Nothing but the text should be carried over: reproduce all the data exactly and leave out every image.

>>>

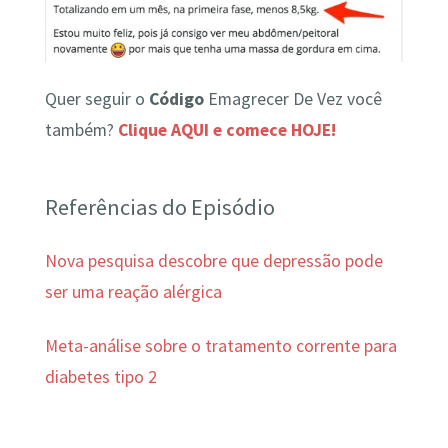
Quer seguir o
Código
Emagrecer De Vez você
também?
Clique AQUI e comece HOJE!
Referências do Episódio
Nova pesquisa descobre que depressão pode
ser uma reação alérgica
Meta-análise sobre o tratamento corrente para
diabetes tipo 2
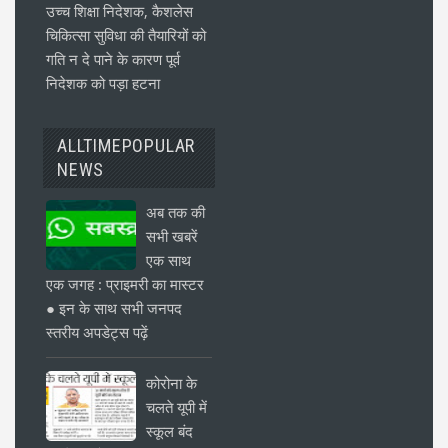
उच्च शिक्षा निदेशक, कैशलेस
चिकित्सा सुविधा की तैयारियों को
गति न दे पाने के कारण पूर्व
निदेशक को पड़ा हटना
ALLTIMEPOPULAR
NEWS
अब तक की
सभी खबरें
एक साथ
एक जगह : प्राइमरी का मास्टर
● इन के साथ सभी जनपद
स्तरीय अपडेट्स पढ़ें
कोरोना के
चलते यूपी में
स्कूल बंद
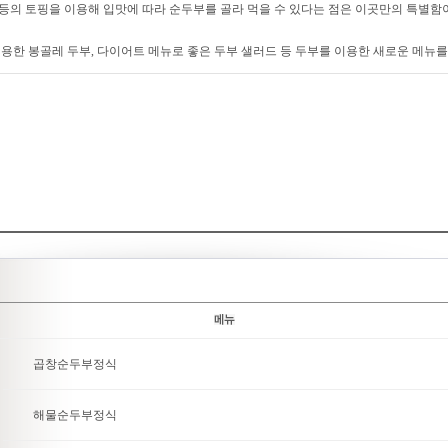
지 등의 토핑을 이용해 입맛에 따라 순두부를 골라 먹을 수 있다는 점은 이곳만의 특별함
용한 봉골레 두부, 다이어트 메뉴로 좋은 두부 샐러드 등 두부를 이용한 새로운 메뉴를
곱창순두부정식
해물순두부정식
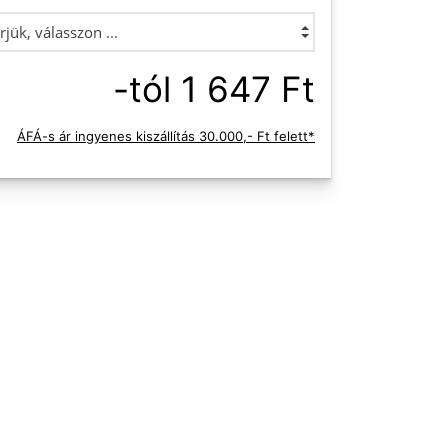
-tól 1 647 Ft
ÁFÁ-s ár ingyenes kiszállítás 30.000,- Ft felett*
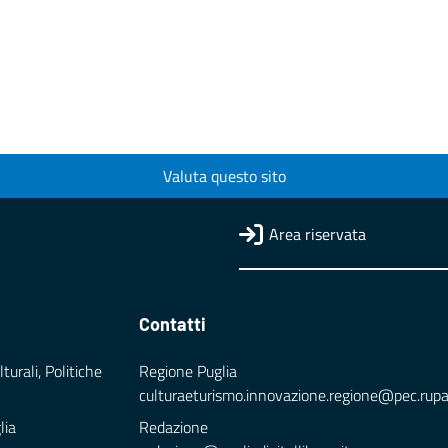
Valuta questo sito
Area riservata
Contatti
turali, Politiche
Regione Puglia
culturaeturismo.innovazione.regione@pec.rupar.
lia
Redazione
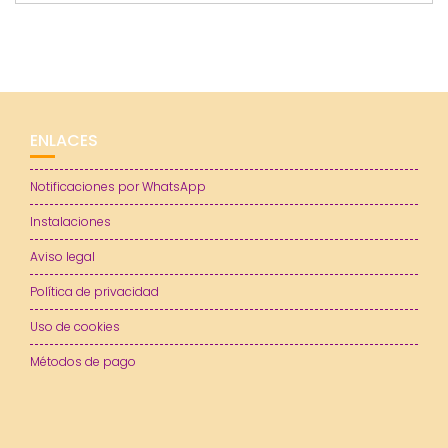
ENLACES
Notificaciones por WhatsApp
Instalaciones
Aviso legal
Política de privacidad
Uso de cookies
Métodos de pago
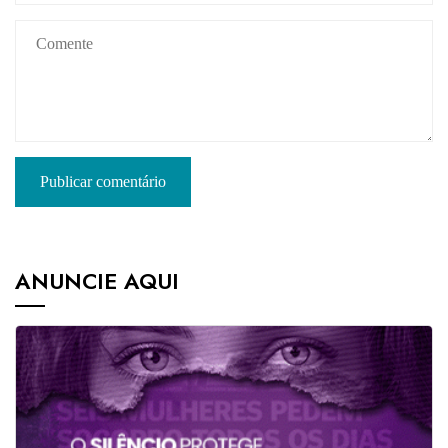
ANUNCIE AQUI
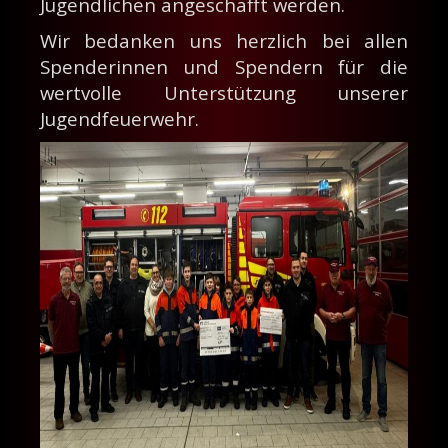
Jugendlichen angeschafft werden.
Wir bedanken uns herzlich bei allen
Spenderinnen und Spendern für die
wertvolle Unterstützung unserer
Jugendfeuerwehr.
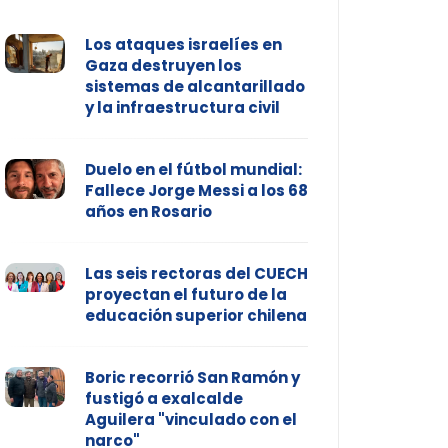
Los ataques israelíes en
Gaza destruyen los
sistemas de alcantarillado
y la infraestructura civil
Duelo en el fútbol mundial:
Fallece Jorge Messi a los 68
años en Rosario
Las seis rectoras del CUECH
proyectan el futuro de la
educación superior chilena
Boric recorrió San Ramón y
fustigó a exalcalde
Aguilera "vinculado con el
narco"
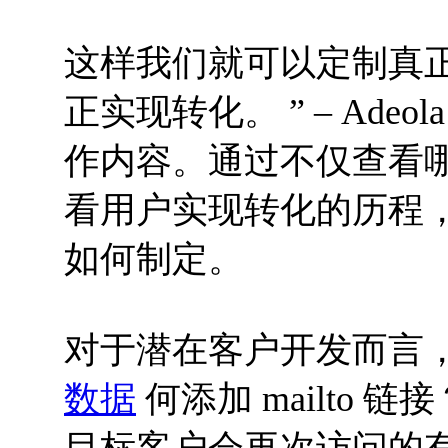
这样我们就可以定制真
正实现转化。 ” – Ad
作内容。通过不仅查看
看用户实现转化的历程
如何制定。
对于潜在客户开发而言
数据
何添加 mailto 
目标客户会再次访问的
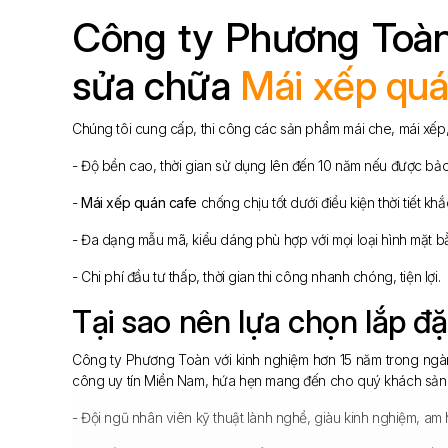
Công ty Phương Toàn 
sửa chữa
Mái xếp quá
Chúng tôi cung cấp, thi công các sản phẩm mái che, mái xếp,
- Độ bền cao, thời gian sử dụng lên đến 10 năm nếu được bảo
-
Mái xếp quán cafe
chống chịu tốt dưới điều kiện thời tiết khắ
- Đa dạng mẫu mã, kiểu dáng phù hợp với mọi loại hình mặt b
- Chi phí đầu tư thấp, thời gian thi công nhanh chóng, tiện lợi.
Tại sao nên lựa chọn lắp đặ
Công ty Phương Toàn với kinh nghiệm hơn 15 năm trong ngàn
công uy tín Miền Nam, hứa hẹn mang đến cho quý khách sản 
- Đội ngũ nhân viên kỹ thuật lành nghề, giàu kinh nghiệm, am 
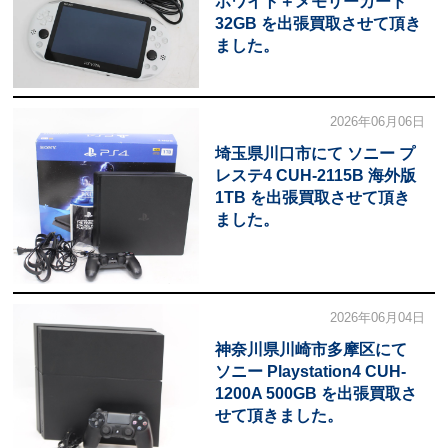
ホワイト＋メモリーカード
32GB を出張買取させて頂き
ました。
2026年06月06日
埼玉県川口市にて ソニー プ
レステ4 CUH-2115B 海外版
1TB を出張買取させて頂き
ました。
2026年06月04日
神奈川県川崎市多摩区にて
ソニー Playstation4 CUH-
1200A 500GB を出張買取さ
せて頂きました。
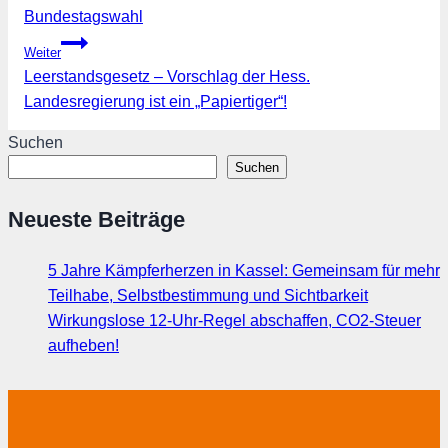
Bundestagswahl
Weiter
Leerstandsgesetz – Vorschlag der Hess.
Landesregierung ist ein „Papiertiger“!
Suchen
Suchen
Neueste Beiträge
5 Jahre Kämpferherzen in Kassel: Gemeinsam für mehr
Teilhabe, Selbstbestimmung und Sichtbarkeit
Wirkungslose 12-Uhr-Regel abschaffen, CO2-Steuer
aufheben!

<<<

RESULT FOR THIS EXERCISE:
Quer seguir o
Código
Emagrecer De Vez você
também?
Clique AQUI e comece HOJE!
Referências do Episódio
Nova pesquisa descobre que depressão pode
ser uma reação alérgica
Meta-análise sobre o tratamento corrente para
diabetes tipo 2
उच्च शिक्षा निदेशक, कैशलेस
चिकित्सा सुविधा की तैयारियों को
गति न दे पाने के कारण पूर्व
निदेशक को पड़ा हटना
ALLTIMEPOPULAR
NEWS
अब तक की
सभी खबरें
एक साथ
एक जगह : प्राइमरी का मास्टर
● इन के साथ सभी जनपद
स्तरीय अपडेट्स पढ़ें
कोरोना के
चलते यूपी में
स्कूल बंद
지 등의 토핑을 이용해 입맛에 따라 순두부를 골라 먹을 수 있다는 점은 이곳만의 특별함
용한 봉골레 두부, 다이어트 메뉴로 좋은 두부 샐러드 등 두부를 이용한 새로운 메뉴를
곱창순두부정식
해물순두부정식
-tól 1 647 Ft
ÁFÁ-s ár ingyenes kiszállítás 30.000,- Ft felett*
Valuta questo sito
Area riservata
Contatti
turali, Politiche
Regione Puglia
culturaeturismo.innovazione.regione@pec.rupar.
lia
Redazione
ENLACES
Notificaciones por WhatsApp
Instalaciones
Aviso legal
Política de privacidad
Uso de cookies
Métodos de pago
ANUNCIE AQUI
Jugendlichen angeschafft werden.
Wir bedanken uns herzlich bei allen
Spenderinnen und Spendern für die
wertvolle Unterstützung unserer
Jugendfeuerwehr.
Los ataques israelíes en
Gaza destruyen los
sistemas de alcantarillado
y la infraestructura civil
Duelo en el fútbol mundial:
Fallece Jorge Messi a los 68
años en Rosario
Las seis rectoras del CUECH
proyectan el futuro de la
educación superior chilena
Boric recorrió San Ramón y
fustigó a exalcalde
Aguilera "vinculado con el
narco"
这样我们就可以定制真
正实现转化。 ” – Ad
作内容。通过不仅查看
看用户实现转化的历程
如何制定。
对于潜在客户开发而言
数据
何添加 mailto 
目标客户会再次访问的
Công ty Phương Toàn 
sửa chữa
Mái xếp quá
Chúng tôi cung cấp, thi công các sản phẩm mái che, mái xếp,
- Độ bền cao, thời gian sử dụng lên đến 10 năm nếu được bảo
-
Mái xếp quán cafe
chống chịu tốt dưới điều kiện thời tiết khắ
- Đa dạng mẫu mã, kiểu dáng phù hợp với mọi loại hình mặt b
- Chi phí đầu tư thấp, thời gian thi công nhanh chóng, tiện lợi.
Tại sao nên lựa chọn lắp đặ
Công ty Phương Toàn với kinh nghiệm hơn 15 năm trong ngàn
công uy tín Miền Nam, hứa hẹn mang đến cho quý khách sản 
- Đội ngũ nhân viên kỹ thuật lành nghề, giàu kinh nghiệm, am 
ホワイト＋メモリーカード
32GB を出張買取させて頂き
ました。
2026年06月06日
埼玉県川口市にて ソニー プ
レステ4 CUH-2115B 海外版
1TB を出張買取させて頂き
ました。
2026年06月04日
神奈川県川崎市多摩区にて
ソニー Playstation4 CUH-
1200A 500GB を出張買取さ
せて頂きました。
Bundestagswahl
Weiter
Leerstandsgesetz – Vorschlag der Hess.
Landesregierung ist ein „Papiertiger“!
Suchen
Suchen
Neueste Beiträge
5 Jahre Kämpferherzen in Kassel: Gemeinsam für mehr
Teilhabe, Selbstbestimmung und Sichtbarkeit
Wirkungslose 12-Uhr-Regel abschaffen, CO2-Steuer
aufheben!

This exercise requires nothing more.